External Financial Support and Budget Indicators

In 2025, Ukraine is expected to receive up to $58 billion in external financial assistance—significantly more than in the previous years of the war. The main source will be the ERA program from G7 countries, funded by profits from frozen Russian assets, under which Ukraine could receive about $40 billion by the end of the year. Another $18 billion is expected from standard programs, including $2.3 billion from the IMF (under the 4-year EFF program) and EUR 12.5 billion from the EU (under the 4-year Ukraine Facility program).

The IMF program provides for reserving part of the international assistance—about $10 billion—for negative economic shocks related to the war, and another $7 billion will be allocated for financing the budget deficit in 2026-2027. Therefore, of the total international assistance, about $40 billion will be used to finance the 2025 budget deficit.

According to our estimate, the budget deficit in 2025 could decrease to $40 billion (20% of GDP) from $44 billion in 2024, mainly due to tax changes adopted at the end of 2024, which will generate an additional $3 billion in tax revenue. However, it is likely that the budget will need to be revised and defense spending increased due to reduced military support from the U.S. and growing military expenditures by the enemy.

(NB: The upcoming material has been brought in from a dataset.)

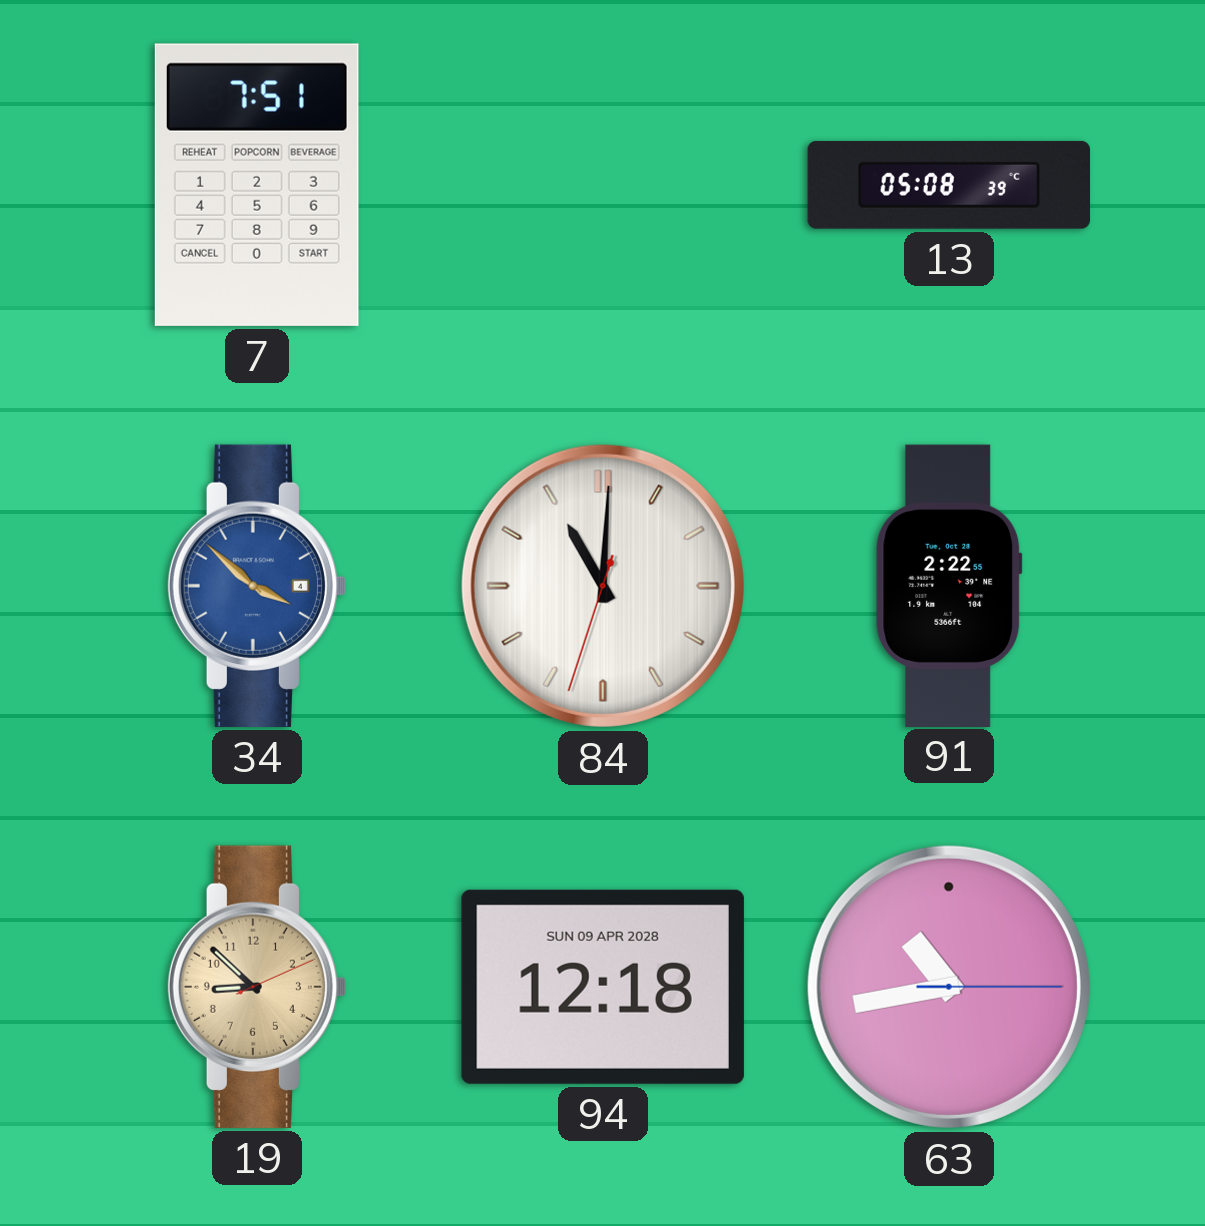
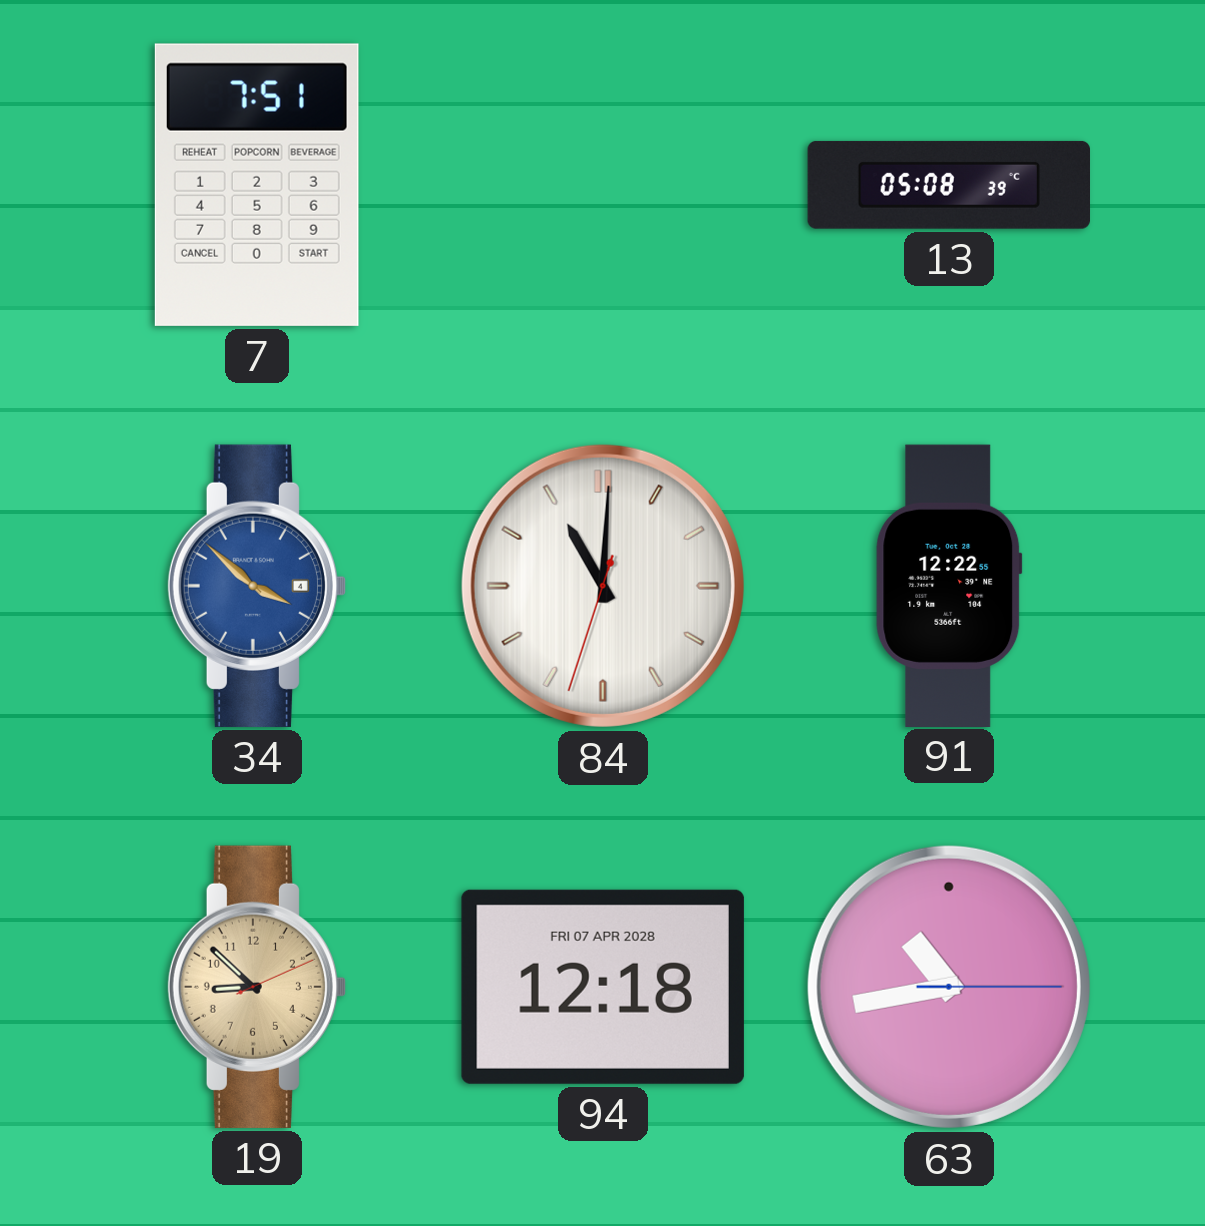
91: 2:22 -> 12:22
94 date: SUN 09 APR 2028 -> FRI 07 APR 2028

The sources of funding for additional defense spending will be determined based on the IMF program, whose continuation requires financial assurances for both base and negative scenarios. Therefore, it is possible that, despite liquidity buffers, additional defense expenditures will require new measures to mobilize income and increase domestic borrowing.

At the same time, in the case of a sustainable ceasefire, the budget deficit, according to our estimates, may decrease to $34 billion or 16% of GDP.

Exchange Rate

In Q1 2025, the NBU allowed the hryvnia to strengthen against the U.S. dollar by 1.4%, to 41.5 UAH/USD, after a long period of controlled devaluation. The strengthening of the hryvnia was a reaction by the NBU to high inflation, significant volumes of external financing, global dollar weakening, and seasonal reductions in demand for foreign currency.

We expect that the NBU will return to controlled and gradual weakening of the hryvnia in the second half of the year, as inflation rates begin to decline. However, given the significant volumes of financial assistance, we have raised the NBU reserve forecast to $59 billion (from $41 billion) and lowered the end-of-year exchange rate forecast to 44 UAH/USD (-4.4% year-on-year; previous forecast — 45 UAH/USD).

The achievement of a sustainable ceasefire will contribute to slower devaluation of the hryvnia in the second half of the year, as fundamental price pressures will be higher, and the balance of payments situation will improve due to a slowdown in private capital outflows and the preservation of external financial assistance volumes. Further developments in the exchange rate will depend on the volumes of external financing and private capital flows, while the external trade deficit.